February 04, 2020 | FAH Policy Blog Team
No patient should ever receive a surprise bill – this is at the core of a set of principles developed by the hospital industry as leaders work to solve this issue.
FAH, the American Hospital Association (AHA), America’s Essential Hospitals, Association of American Medical Colleges (AAMC), Catholic Health Association of the United States and Children’s Hospital Association are committed to protecting patients from surprise medical bills that result from unexpected gaps in coverage or medical emergencies.
The groups have been working with Congressional leaders and other stakeholders for more than a year to find a compromise that treats everyone in the process fairly.
FAH and other hospital associations sent a letter to Congress laying out these principles to act as a framework for a legislative solution to surprise billing:
- Preserve the role of private negotiation. Health plans and providers should retain the ability to negotiate appropriate payment rates. The government should not establish a fixed payment amount or reimbursement methodology for out-of-network services, which could create unintended consequences for patients by disrupting incentives for health plans to create comprehensive networks.
- Remove the patient from health plan/provider negotiations. Patients should not be placed in the middle of negotiations between insurers and providers. Health plans must work directly with providers on reimbursement, and the patient should not be responsible for transmitting any payment between the plan and the provider.

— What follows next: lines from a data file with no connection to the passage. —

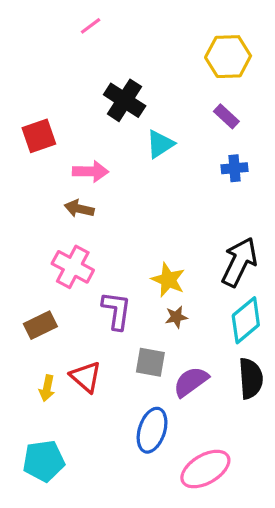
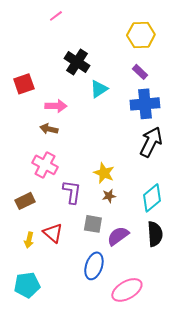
blue cross: (235, 168) -> (145, 104), size x1.8
black arrow: (239, 262) -> (151, 142), moved

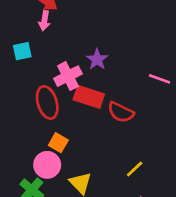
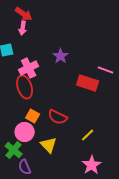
pink cross: (68, 76) -> (29, 68), moved
red rectangle: (89, 97) -> (88, 83), moved
red semicircle: (121, 112) -> (58, 117), moved

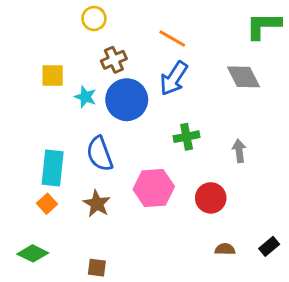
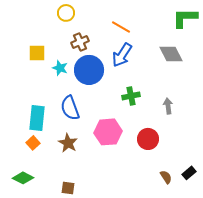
brown semicircle: (225, 249) -> (166, 177), moved, turned 56

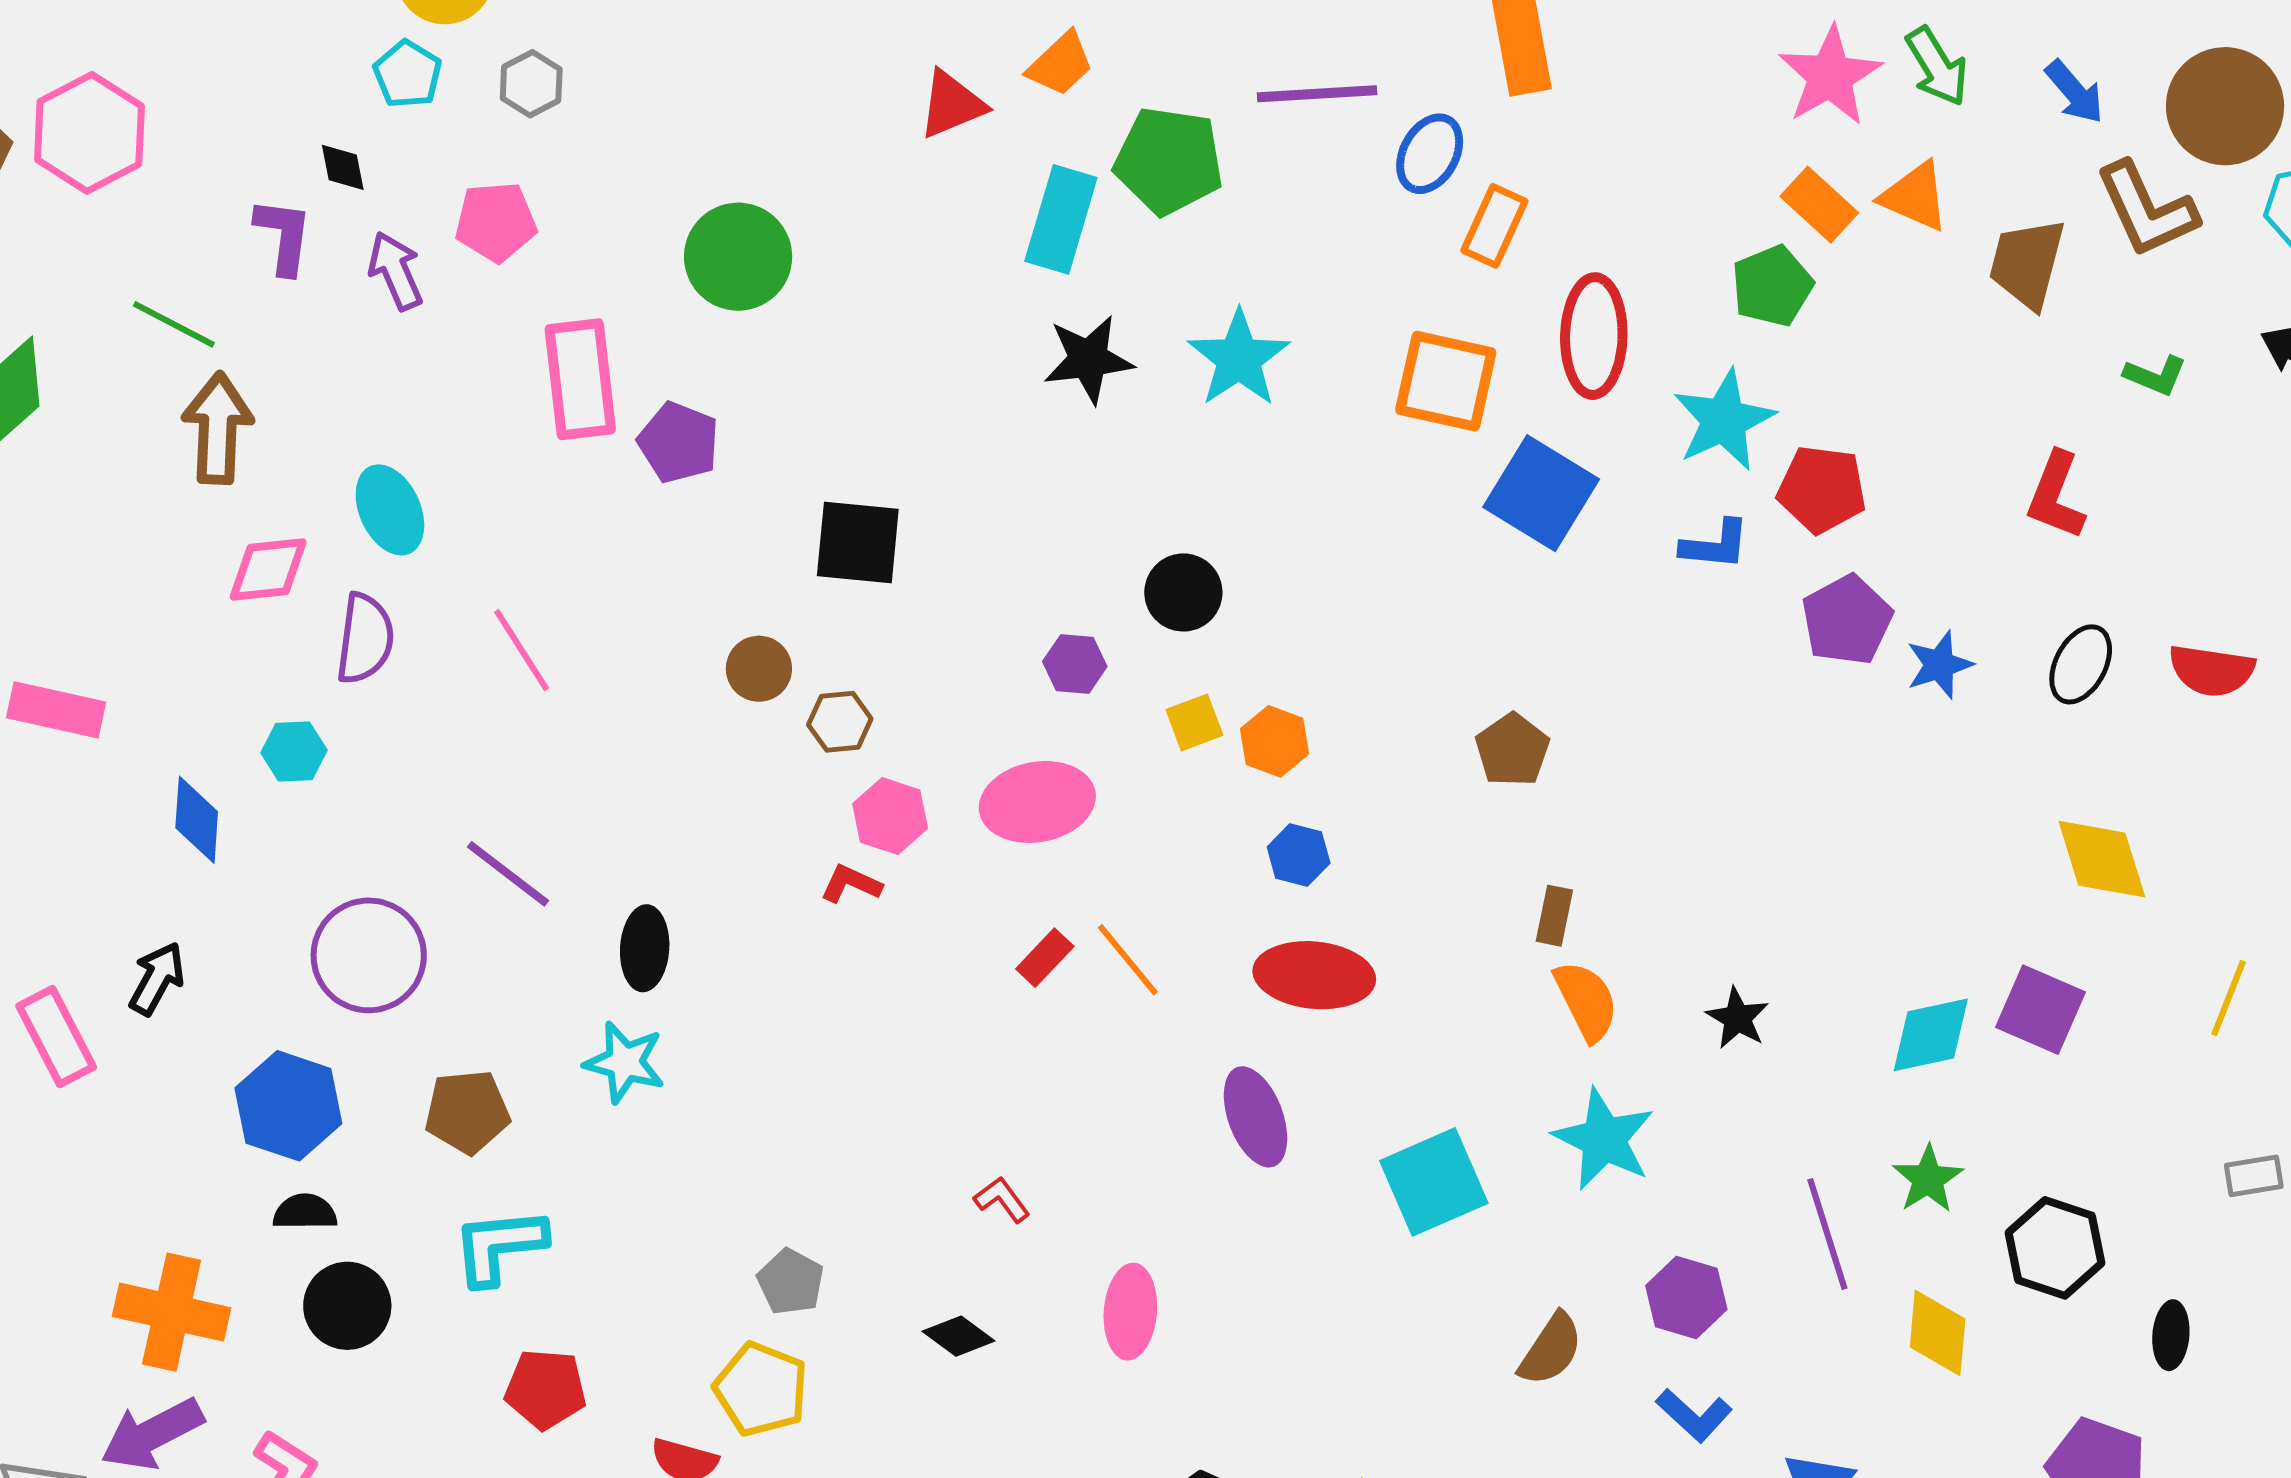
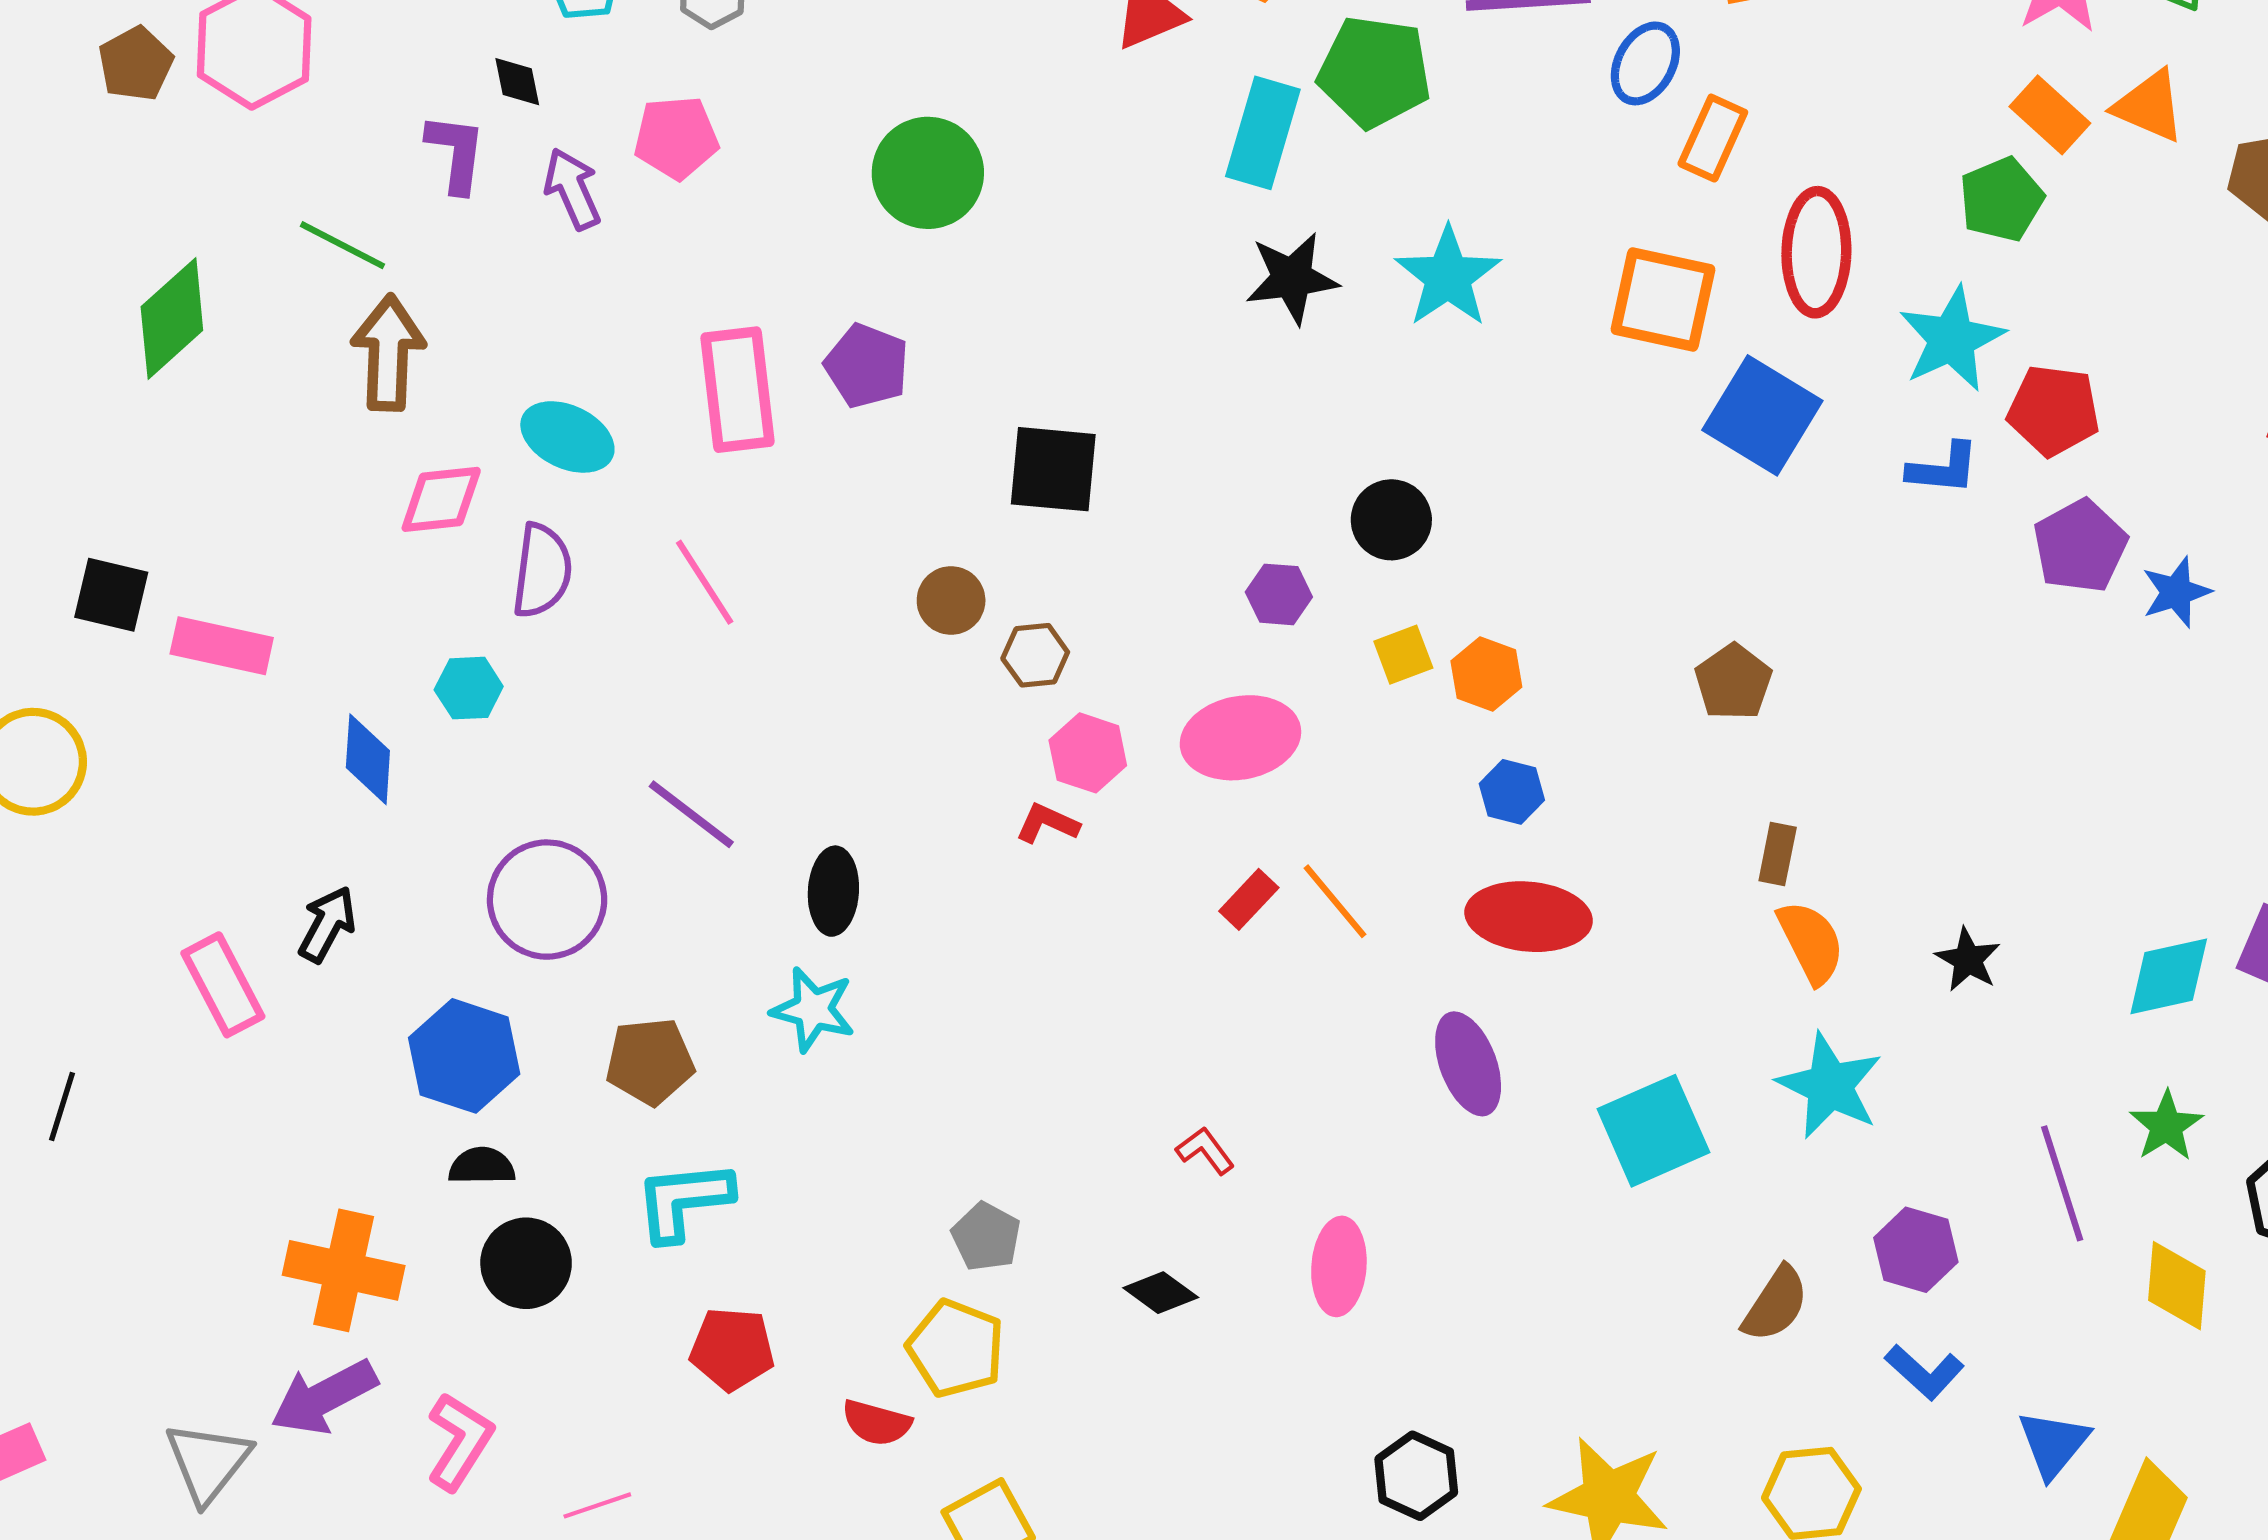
pink rectangle: (580, 379) -> (738, 390), moved
cyan ellipse: (390, 510) -> (567, 437), turned -40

- Ensure patients have access to comprehensive provider networks and accurate network information. Patients should have access to a comprehensive network of providers, including in-network physicians and specialists at in-network facilities. Health plans should provide easily understandable information about their provider network, including accurate listings for hospital-based physicians, so that patients can make informed health care decisions. Federal and state regulators should ensure both the adequacy of health plan provider networks and the accuracy of provider directories.